MATERIAL PROVIDED:
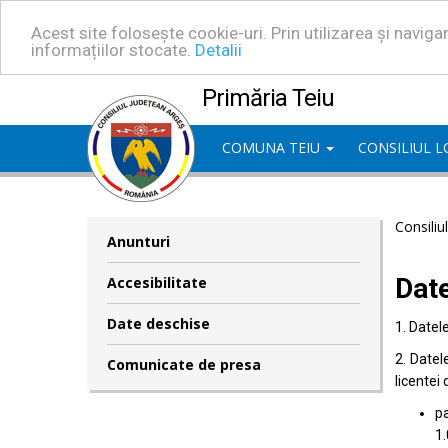
Acest site folosește cookie-uri. Prin utilizarea și navig
informațiilor stocate.
Detalii
Primăria Teiu
COMUNA TEIU
CONSILIUL 
Consiliu
Anunturi
Dat
Accesibilitate
Date deschise
1. Datel
2. Datel
Comunicate de presa
licentei 
pa
1.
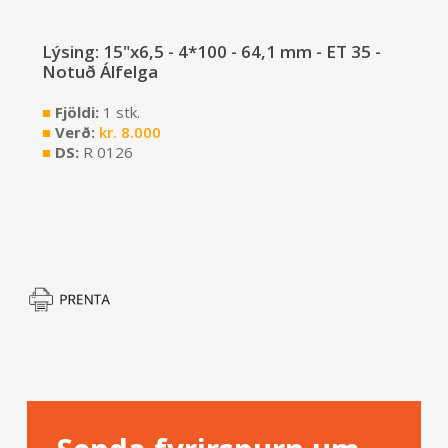
Lýsing: 15"x6,5 - 4*100 - 64,1 mm - ET 35 -
Notuð Álfelga
■
Fjöldi:
1 stk.
■
Verð:
kr.
8.000
■
DS:
R 0126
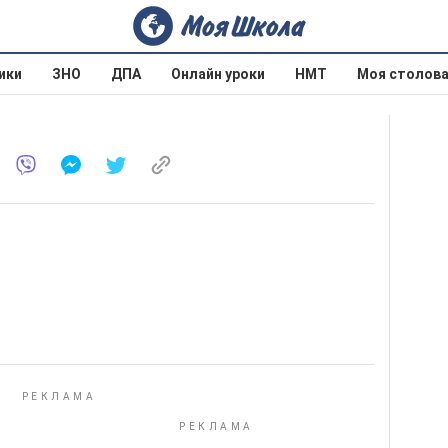
ики
ЗНО
ДПА
Онлайн уроки
НМТ
Моя столов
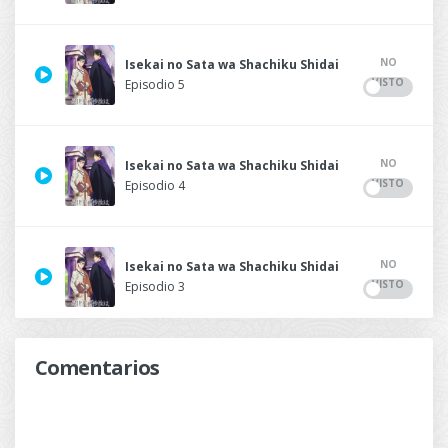
NO
Isekai no Sata wa Shachiku Shidai
VISTO
Episodio 5
NO
Isekai no Sata wa Shachiku Shidai
VISTO
Episodio 4
NO
Isekai no Sata wa Shachiku Shidai
VISTO
Episodio 3
Comentarios
NO
Isekai no Sata wa Shachiku Shidai
VISTO
Episodio 2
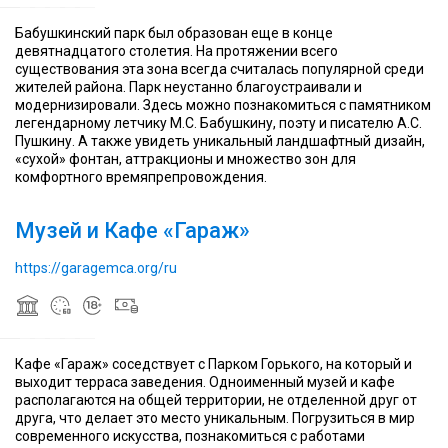
Бабушкинский парк был образован еще в конце
девятнадцатого столетия. На протяжении всего
В
Музей
В
Музей
В
существования эта зона всегда считалась популярной среди
рамках
основан
рамках
основан
рамках
жителей района. Парк неустанно благоустраивали и
проекта
в
проекта
в
проекта
модернизировали. Здесь можно познакомиться с памятником
функционируют
2008
функционируют
2008
функционируют
легендарному летчику М.С. Бабушкину, поэту и писателю А.С.
издательская
Музей
году
издательская
Музей
году
издательская
Пушкину. А также увидеть уникальный ландшафтный дизайн,
программа,
современного
Дарьей
программа,
современного
Дарьей
программа,
«сухой» фонтан, аттракционы и множество зон для
программа
искусства
Жуковой
программа
искусства
Жуковой
программа
комфортного времяпрепровождения.
поддержки
«Гараж»
и
поддержки
«Гараж»
и
поддержки
молодых
—
Романом
молодых
—
Романом
молодых
Музей и Кафе «Гараж»
российских
ведущий
Абрамовичем
российских
ведущий
Абрамовичем
российских
художников,
музей
и
художников,
музей
и
художников,
книжный
современного
располагается
книжный
современного
располагается
книжный
https://garagemca.org/ru
магазин
искусства
в
магазин
искусства
в
магазин
и
в
Парке
и
в
Парке
и
кафе
России
Горького
кафе
России
Горького
кафе
Это
Это
торгово-
торгово-
Кафе «Гараж» соседствует с Парком Горького, на который и
выставочный
выставочный
выходит терраса заведения. Одноименный музей и кафе
и
и
располагаются на общей территории, не отделенной друг от
офисный
офисный
друга, что делает это место уникальным. Погрузиться в мир
комплекс
комплекс
современного искусства, познакомиться с работами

PROBLEM DESCRIPTION: For each line above that includes "Episodio", make a copy.

RESPONSE TO THE EXERCISE:
Episodio 5
Episodio 4
Episodio 3
Episodio 2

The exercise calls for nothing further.